Very little rides on Mexico’s Confederations Cup contest today with Japan – unless your name is Jose Manuel “Chepo” de la Torre.
Mexico’s embattled boss, staring at an increasingly dim record in 2013, one that includes just one win in 11 matches, may be confronting his Waterloo today in Belo Horizonte’s Estadio Mineirao (2:30 p.m., ESPN2).
Japan and Mexico have both been eliminated from group play, reducing Saturday’s contest to a “friendly” in competitive terms. Meanwhile, few supporters are feeling very “friendly” toward the man who has presided over the Mexican offense’s disappearance.
Fans were chanting “Fuera Chepo” earlier this month, clearly fed up with the manager who debuted in the position two and a half years ago.

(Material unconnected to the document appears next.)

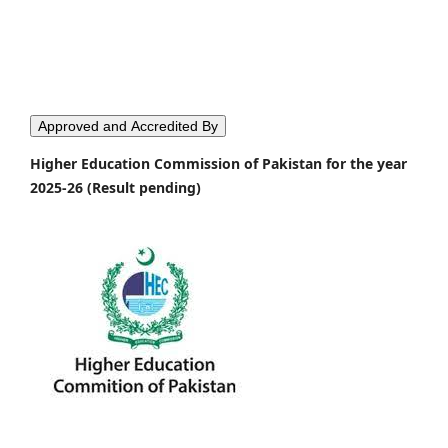
Approved and Accredited By
Higher Education Commission of Pakistan for the year
2025-26 (Result pending)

Blessed with an emerging “Golden Generation” of young attacking talent, hopes were high that “Chepo” could not only guide Mexico to Brazil 2014 but get El Tri past its recent sticking point at soccer’s quadrennial global showcase.
Mexico has reached the Round of 16 for the last five World Cups – but just cannot escape the first match of elimination play, falling out of the tournament in the first match past group stage at each World Cup since 1990
This version of El Tri would struggle just to escape the group stage. Halfway through final round World Cup qualifying, Mexico is third in the CONCACAF region it was expected to rule. Lack of goals as been the big issue. Three strikes in six games is hardly where a team blessed with so much attacking vigor – Manchester United’s Javier Hernandez, Mallorca’s Giovani dos Santos and Valencia’s Andrés Guardado (pictured) most notably – was expected to be.

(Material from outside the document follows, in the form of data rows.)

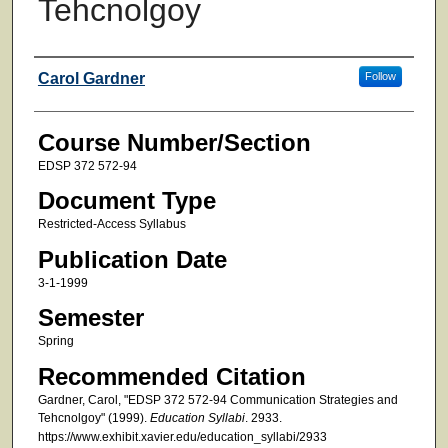
Tehcnolgoy
Faculty
Carol Gardner
Follow
Course Number/Section
EDSP 372 572-94
Document Type
Restricted-Access Syllabus
Publication Date
3-1-1999
Semester
Spring
Recommended Citation
Gardner, Carol, "EDSP 372 572-94 Communication Strategies and
Tehcnolgoy" (1999).
Education Syllabi
. 2933.
https://www.exhibit.xavier.edu/education_syllabi/2933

Most infuriating of all, the team has yet to score in three home qualifiers.
After the latest night of frustration at Azteca, yet another scoreless draw, “Chepo” may not have made it to the team bus with his job. But the team was bound quickly for Brazil and the Confederations Cup, so the tight timing may have rescued de la Torre for the time being, providing one more chance for the team to shake its offensive funk.
The team has, at least, demonstrated some resolve, pushing Italy in a 2-1 loss and battling Brazil gamely in a 2-0 loss. Is that enough?

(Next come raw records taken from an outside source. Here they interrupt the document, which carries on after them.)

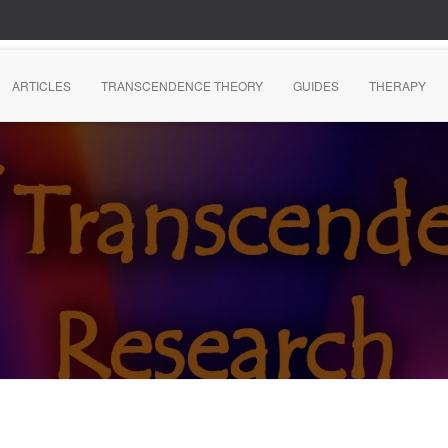
ARTICLES
TRANSCENDENCE THEORY
GUIDES
THERAPY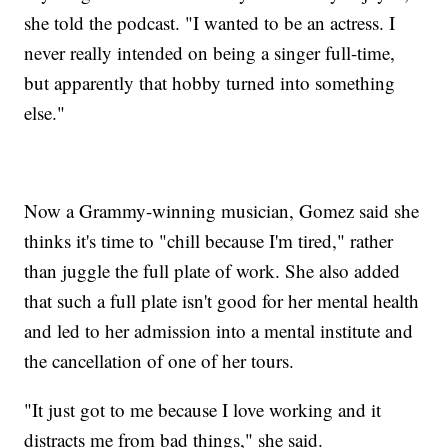
she told the podcast. "I wanted to be an actress. I
never really intended on being a singer full-time,
but apparently that hobby turned into something
else."
Now a Grammy-winning musician, Gomez said she
thinks it's time to "chill because I'm tired," rather
than juggle the full plate of work. She also added
that such a full plate isn't good for her mental health
and led to her admission into a mental institute and
the cancellation of one of her tours.
"It just got to me because I love working and it
distracts me from bad things," she said.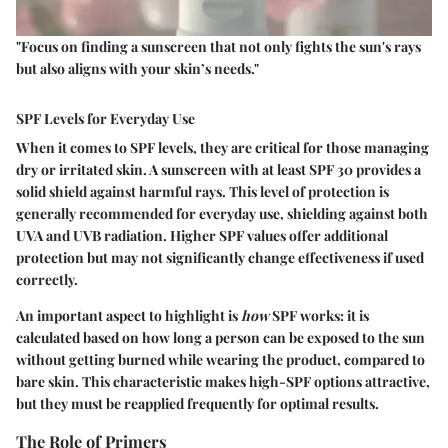
"Focus on finding a sunscreen that not only fights the sun's rays
but also aligns with your skin’s needs."
SPF Levels for Everyday Use
When it comes to SPF levels, they are critical for those managing
dry or irritated skin. A sunscreen with at least
SPF 30
provides a
solid shield against harmful rays. This level of protection is
generally recommended for everyday use, shielding against both
UVA and UVB radiation. Higher SPF values offer additional
protection but may not significantly change effectiveness if used
correctly.
An important aspect to highlight is
how
SPF works: it is
calculated based on how long a person can be exposed to the sun
without getting burned while wearing the product, compared to
bare skin. This characteristic makes high-SPF options attractive,
but they must be reapplied frequently for optimal results.
The Role of Primers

It probably depends on what happens today against a quick, technically proficient Japanese bunch. A win, especially with a badly needed offensive breakout, might get “Chepo” into the next stretch of qualifiers, coming up in September. Another day of dour offense – Mexico is utterly bereft of anything creative with the ball at the moment – could spell doom for de la Torre.